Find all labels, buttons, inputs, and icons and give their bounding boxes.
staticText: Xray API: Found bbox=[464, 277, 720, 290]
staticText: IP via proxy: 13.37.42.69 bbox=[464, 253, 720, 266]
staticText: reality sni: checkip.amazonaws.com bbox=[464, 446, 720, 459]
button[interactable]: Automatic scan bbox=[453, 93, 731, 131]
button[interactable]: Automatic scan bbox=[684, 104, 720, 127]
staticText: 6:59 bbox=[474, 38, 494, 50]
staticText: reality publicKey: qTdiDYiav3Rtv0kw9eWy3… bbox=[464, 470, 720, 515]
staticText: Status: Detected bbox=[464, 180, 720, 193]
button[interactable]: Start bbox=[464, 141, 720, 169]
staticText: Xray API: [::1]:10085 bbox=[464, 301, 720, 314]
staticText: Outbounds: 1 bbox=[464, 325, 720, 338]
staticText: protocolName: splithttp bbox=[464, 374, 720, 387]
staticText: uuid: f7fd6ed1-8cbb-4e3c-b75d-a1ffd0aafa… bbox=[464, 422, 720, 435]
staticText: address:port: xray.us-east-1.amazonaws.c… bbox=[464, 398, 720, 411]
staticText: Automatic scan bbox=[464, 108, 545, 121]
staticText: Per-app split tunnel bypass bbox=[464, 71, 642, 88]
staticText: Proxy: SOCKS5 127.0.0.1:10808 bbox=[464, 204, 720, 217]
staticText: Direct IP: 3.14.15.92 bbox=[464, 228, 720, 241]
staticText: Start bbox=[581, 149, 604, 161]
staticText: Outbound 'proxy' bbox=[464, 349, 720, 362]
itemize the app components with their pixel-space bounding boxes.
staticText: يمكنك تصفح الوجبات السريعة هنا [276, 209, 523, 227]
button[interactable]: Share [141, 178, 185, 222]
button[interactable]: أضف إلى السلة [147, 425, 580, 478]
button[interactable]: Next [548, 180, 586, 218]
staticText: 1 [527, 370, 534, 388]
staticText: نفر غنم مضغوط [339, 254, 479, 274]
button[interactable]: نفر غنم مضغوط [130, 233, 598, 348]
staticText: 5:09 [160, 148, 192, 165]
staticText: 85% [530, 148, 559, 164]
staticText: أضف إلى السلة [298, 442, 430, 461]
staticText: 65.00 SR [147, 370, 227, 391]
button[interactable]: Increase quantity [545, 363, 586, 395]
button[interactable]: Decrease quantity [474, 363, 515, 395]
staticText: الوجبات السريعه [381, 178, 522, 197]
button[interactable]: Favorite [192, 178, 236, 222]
________________________________________
_Work to complete_. Looking at the listing above, how many of its lines contain the string "السلة"? Give the number alone.

_Reply to the exercise_. 2